I was trying out the fastmath library (here). Thanks to @FedericoPerini for providing such a great public good! I ran the program test_fastmath and I have a question regarding the interpretation of the results. After compiling with ifx -O3 and running the executable, I got the following (I report only the test for flog):

*** fast log(x) test ***
   spline(5): average time =    1.5625 ns/eval, speed-up= 2.50X, relative error=   2.57799E-006
   spline(3): average time =    0.7812 ns/eval, speed-up= 5.00X, relative error=   3.76138E-005
   intrinsic: average time =    4.6875 ns/eval, speed-up= 0.83X, relative error=   0.00000E+000

I think speed-up is defined as eval time intrinsic / eval time for package, hence a value greater than one means that flog is faster than log?
I don’t understand why the speed-up of the intrinsic is 0.83 though? Shouldn’t it be always one by construction?

Thanks!

2 Likes

Interesting result @aledinola, thank you for posting it!

The only difference between the initial intrinsics loop and the evaluation loop is the presence of a select case construct. I would guess that ifx has a slight overhead in this case, or perhaps, that it is not vectorizing that loop when the select case is present, or that the CPU is experiencing a different thermal load (are you on a laptop?). May be worth investigating with more verbose compiler flags.

Also, please consider that the cpu_time intrinsic may not exactly represent what you think. For example on Apple hardware, I found that cpu_time does not advance when your program is just waiting for GPU instructions to complete. So in that case, if you want to measure the actual wall-time improvement, it may be worth switching to system_clock that will give you the exact time snapshot.

1 Like

Wow. Here are lots of things to comment on.

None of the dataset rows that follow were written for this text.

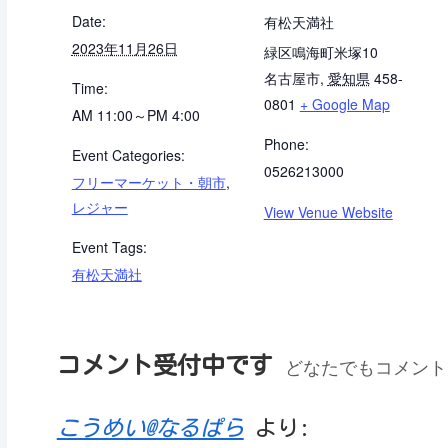
Date:
有松天満社
2023年11月26日
緑区鳴海町米塚10
名古屋市
,
愛知県
458-
Time:
0801
+ Google Map
AM 11:00～PM 4:00
Phone:
Event Categories:
0526213000
フリーマーケット・朝市
,
レジャー
View Venue Website
Event Tags:
有松天満社
コメント受付中です
どなたでもコメント
こうめい@なるぱら
より: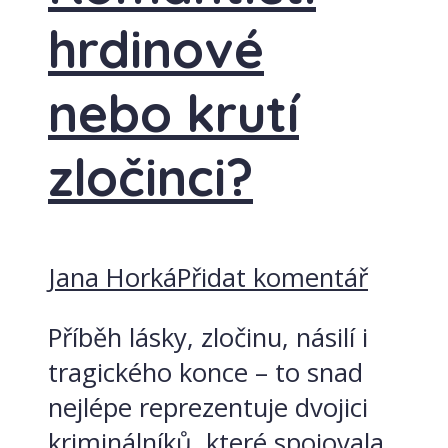
hrdinové
nebo krutí
zločinci?
Jana Horká
Přidat komentář
Příběh lásky, zločinu, násilí i
tragického konce – to snad
nejlépe reprezentuje dvojici
kriminálníků, které spojovala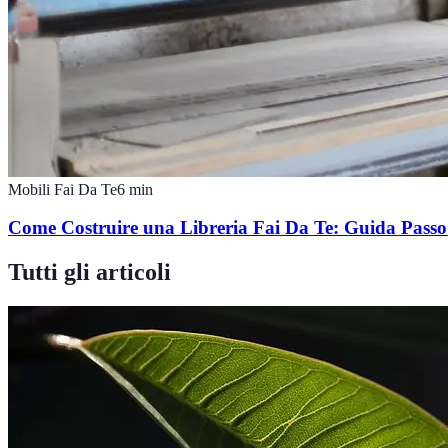
Mobili Fai Da Te
6
min
Come Costruire una Libreria Fai Da Te: Guida Passo
Tutti gli articoli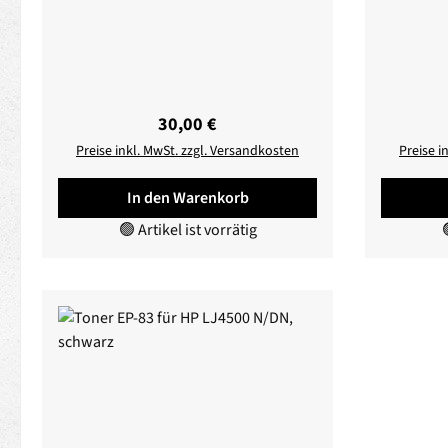
Regulärer Preis:
30,00 €
Preise inkl. MwSt. zzgl. Versandkosten
Preise i
In den Warenkorb
🟢 Artikel ist vorrätig
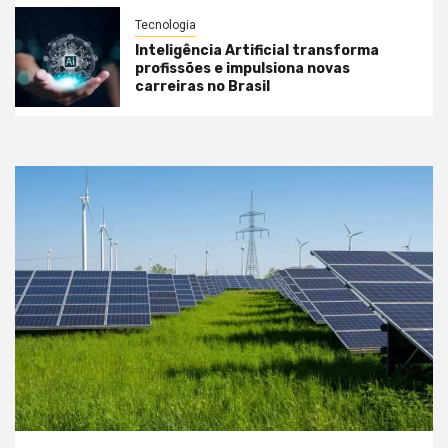
Tecnologia
Inteligência Artificial transforma
profissões e impulsiona novas
carreiras no Brasil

First, by testing it, by running the bundled tests, all but one of the “fast” algorithms proved to be slower than their intrinsic counterparts on my system. Only the 1/sqrt(x) Quake3 was faster than the intrinsic variant:

$ gfortran-12 -O3 -march=native src/fast_exp.f90 src/fast_log.f90 src/fast_rsqrt.f90 test/test.f90  -o fastmath_test
$ ./fastmath_test 
 *** fast exp(x) test ***
 quintic spline accuracy: average time =    5.1672 ns/eval, speed-up= 0.14X, relative error=   1.11590E-006
   cubic spline accuracy: average time =    5.1677 ns/eval, speed-up= 0.14X, relative error=   2.41297E-004
               intrinsic: average time =    0.5399 ns/eval, speed-up= 1.38X, relative error=   0.00000E+000
       linear   accuracy: average time =    5.1171 ns/eval, speed-up= 0.15X, relative error=   1.88894E-002
       degree 2 accuracy: average time =    5.3753 ns/eval, speed-up= 0.14X, relative error=   1.76672E-003
       degree 3 accuracy: average time =    5.3683 ns/eval, speed-up= 0.14X, relative error=   1.22627E-004
       degree 4 accuracy: average time =    5.4069 ns/eval, speed-up= 0.14X, relative error=   7.11472E-006
       degree 5 accuracy: average time =    5.6207 ns/eval, speed-up= 0.13X, relative error=   3.52911E-007
 *** fast log(x) test ***
               spline(5): average time =    0.9103 ns/eval, speed-up= 0.78X, relative error=   2.51242E-006
               spline(3): average time =    0.7982 ns/eval, speed-up= 0.89X, relative error=   3.68552E-005
               intrinsic: average time =    0.7085 ns/eval, speed-up= 1.00X, relative error=   0.00000E+000
 *** fast 1/sqrt(x) test ***
               intrinsic: average time =    0.9051 ns/eval, speed-up= 0.98X, relative error=   0.00000E+000
                  Quake3: average time =    0.5433 ns/eval, speed-up= 1.64X, relative error=   9.35789E-004
[fastmath] 3 test completed: 3 passed, 0 failed.
STOP 0

That was also the case with ifx. Why? I will make some guesses:

Many of these operations exist in optimized, vectorized libraries (Intel SVML - Short Vector Math Library, Glibc libmvec or ARM math libraries) that will be used by the compiler if you give the right compiler flags (read your manual). By calling a specific, optimized method explicitly you prevent these libraries from being used.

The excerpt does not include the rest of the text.